It was reported today that Texas Republican State Rep Bryan Slaton filed House Bill 2862 requesting funds to finish the southern border wall separating Texas and Mexico, a security project that began during former President Trump’s administration.
Though Trump completed 450 miles of new barriers along the southern border, one of President Biden’s first executive orders ceased the wall’s construction, leaving segments still unfinished, as we have previously reported.
Slaton said that, “President Trump fought to bring real border security and was opposed by Republicans and Democrats in Congress.”
“While hundreds of miles of new wall were built under his leadership, the Biden administration has already ceased border wall construction. It is time for Texas to stand up and finish the work that President Trump started. Let’s finish building the border wall now,” Slaton explained
Slaton’s bill will not only complete the wall but also require Texas’ Republican Governor Greg Abbott, to seek reimbursement from the federal government for its construction costs, as well as naming the barrier the “President Donald J. Trump Wall.”
In a tweet of an article covering the bill, Slaton said, “It’s time to finish what President Trump started! Let’s build the wall!”
It’s time to finish what President Trump started! Let’s build the wall!https://t.co/8j3aTcCcx8— Bryan Slaton (@BryanforHD2) March 5, 2021
In addition to that proposed bill, Slaton also filed a bill this week meant to protect historic monuments in the state.
From The Texan:
“On this Texas Independence Day, it is important that we remember the lessons and stories of the past and preserve our storied history for the future,” Slaton stated.

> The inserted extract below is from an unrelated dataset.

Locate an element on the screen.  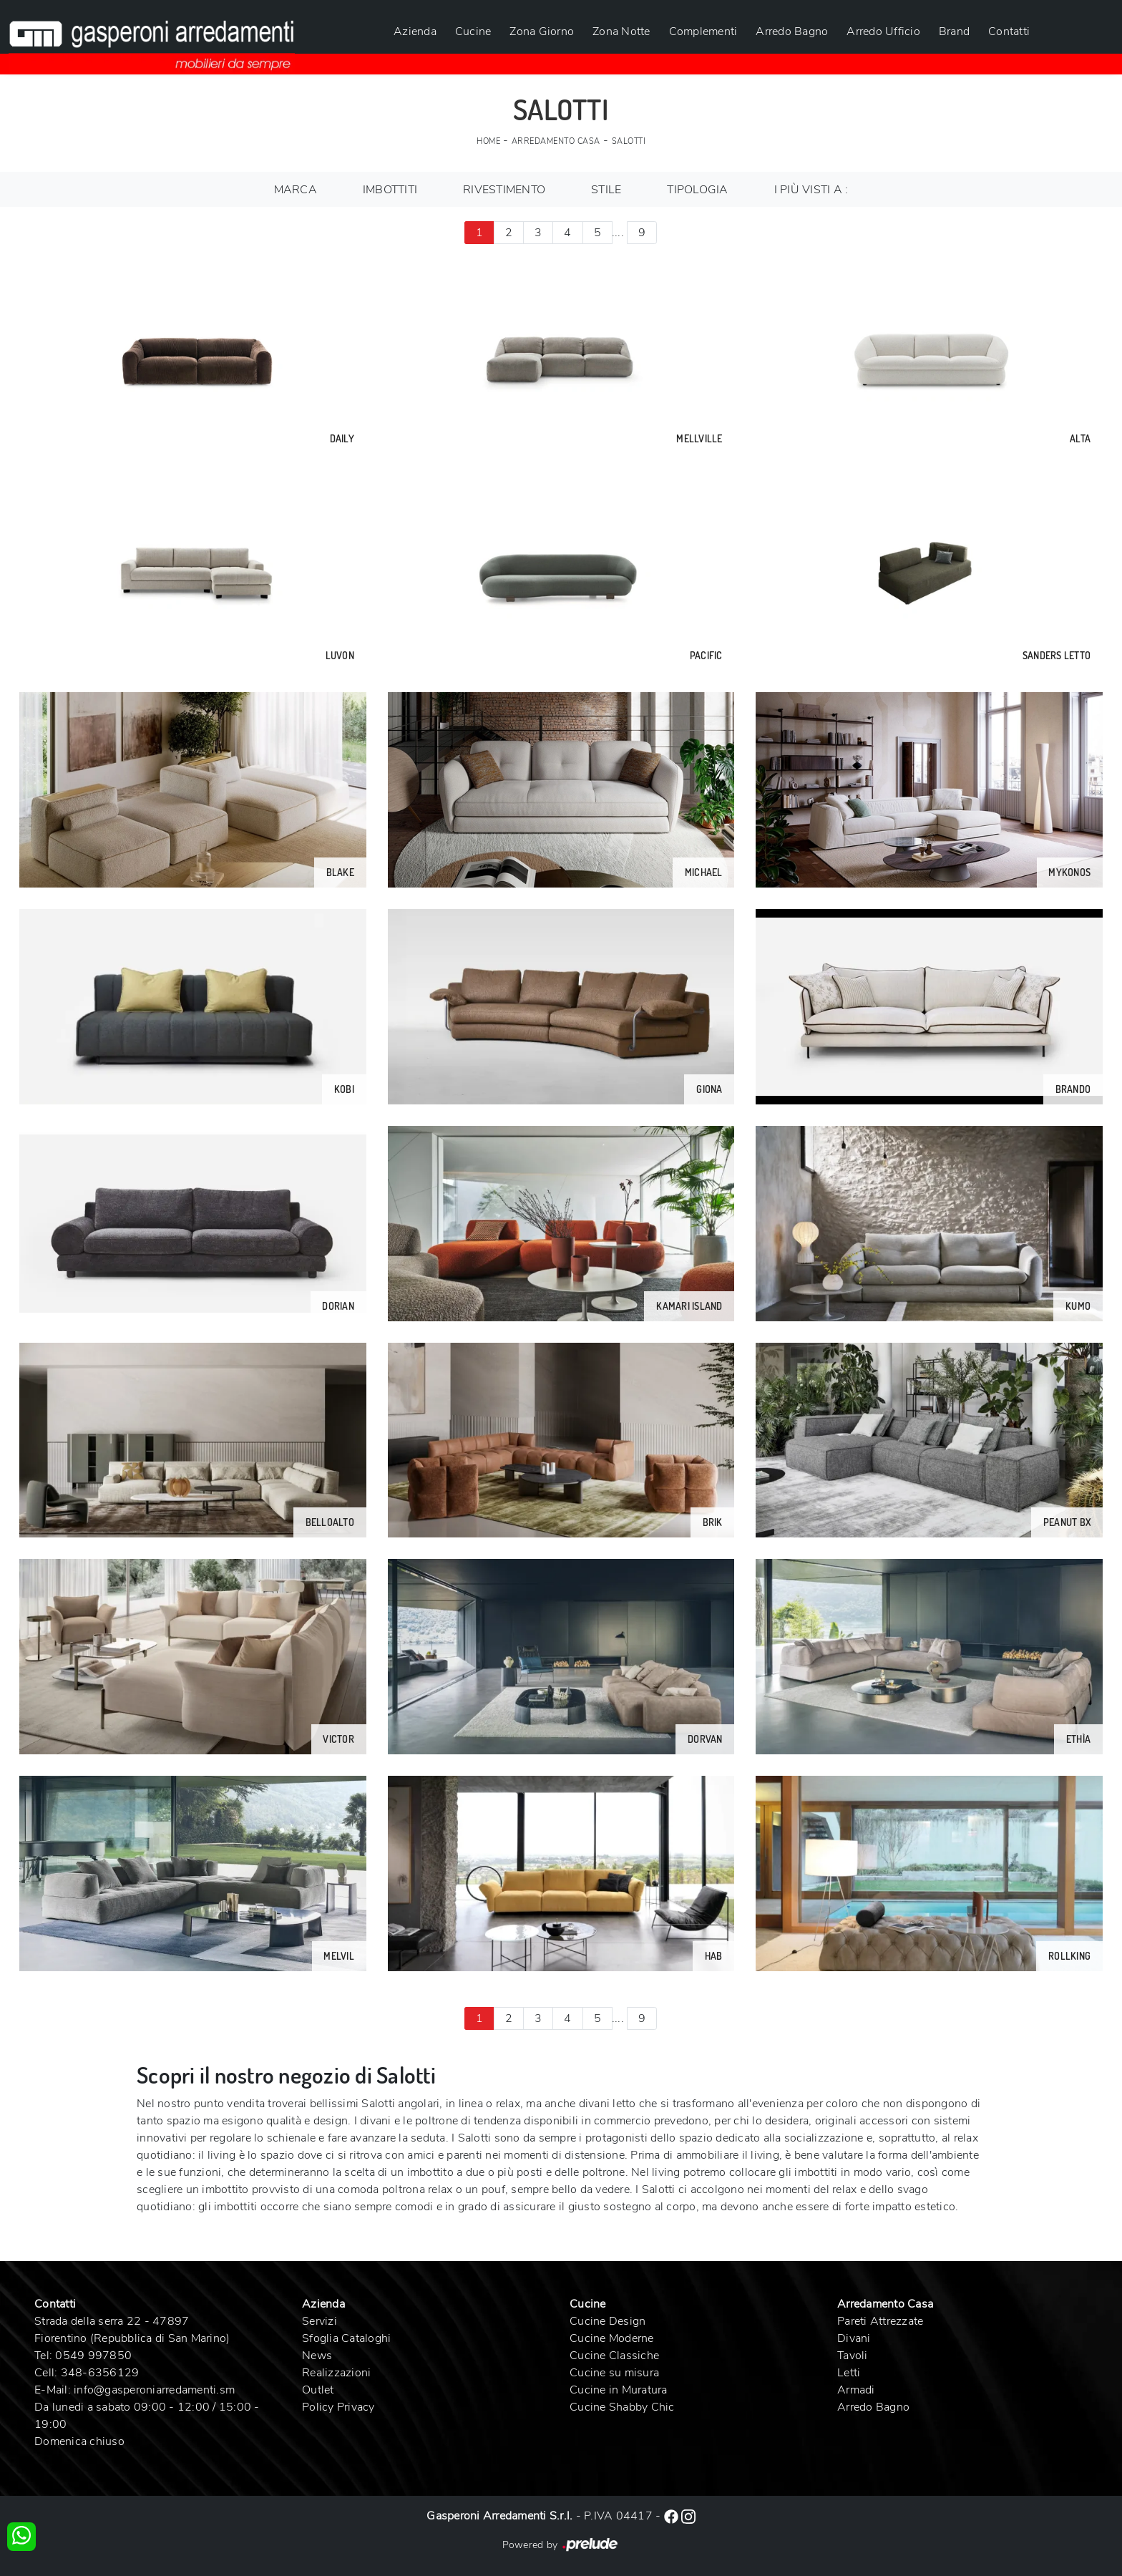 Stile [button] is located at coordinates (606, 190).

“At a time when monuments and statues representing our history and traditions continue to be destroyed across America and even within Texas itself, it is more important than ever that we protect our historic monuments in the public square.”
The legislation would not grant all monuments total immunity. Rather, it establishes an orderly process for removing most of them.
Currently, the Texas Historical Commission and the State Preservation Board wield the power alongside the legislature to remove or change monuments that have stood for less than 20 years. Slaton’s bill would limit this power to the legislature alone.